DATA FOR THE TASK below:

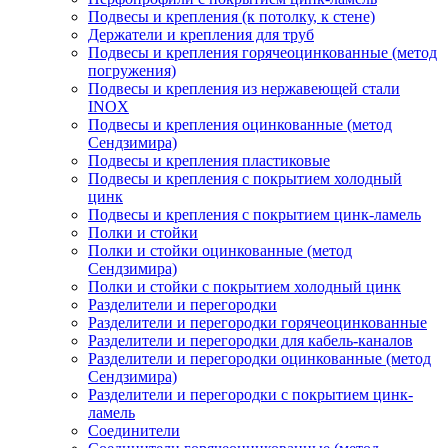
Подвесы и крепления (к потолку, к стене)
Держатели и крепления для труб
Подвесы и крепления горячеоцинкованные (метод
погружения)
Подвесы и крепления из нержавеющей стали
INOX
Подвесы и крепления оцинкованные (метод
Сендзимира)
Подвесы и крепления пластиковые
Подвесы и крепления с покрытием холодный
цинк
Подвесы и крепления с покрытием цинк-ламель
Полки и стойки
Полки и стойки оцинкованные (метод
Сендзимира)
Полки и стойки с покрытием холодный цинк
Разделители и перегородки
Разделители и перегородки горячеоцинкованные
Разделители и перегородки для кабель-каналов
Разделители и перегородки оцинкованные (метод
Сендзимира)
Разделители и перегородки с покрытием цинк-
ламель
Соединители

End of DATA FOR THE TASK.
DATA FOR THE TASK below:

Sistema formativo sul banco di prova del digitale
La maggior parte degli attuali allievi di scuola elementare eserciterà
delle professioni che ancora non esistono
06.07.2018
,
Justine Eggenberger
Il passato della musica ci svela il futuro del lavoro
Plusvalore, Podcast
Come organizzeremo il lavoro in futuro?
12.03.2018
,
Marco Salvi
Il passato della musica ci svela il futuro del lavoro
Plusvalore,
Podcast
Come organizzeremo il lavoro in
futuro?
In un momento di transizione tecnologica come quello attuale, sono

End of DATA FOR THE TASK.

▶ TASK DIRECTIONS
Return, unchanged, the run of lines above that opens with the line containing "Подвесы и крепления (к потолку, к стене)" and closes with the line containing "Соединители". Include both.

▶ ANSWER
Подвесы и крепления (к потолку, к стене)
Держатели и крепления для труб
Подвесы и крепления горячеоцинкованные (метод
погружения)
Подвесы и крепления из нержавеющей стали
INOX
Подвесы и крепления оцинкованные (метод
Сендзимира)
Подвесы и крепления пластиковые
Подвесы и крепления с покрытием холодный
цинк
Подвесы и крепления с покрытием цинк-ламель
Полки и стойки
Полки и стойки оцинкованные (метод
Сендзимира)
Полки и стойки с покрытием холодный цинк
Разделители и перегородки
Разделители и перегородки горячеоцинкованные
Разделители и перегородки для кабель-каналов
Разделители и перегородки оцинкованные (метод
Сендзимира)
Разделители и перегородки с покрытием цинк-
ламель
Соединители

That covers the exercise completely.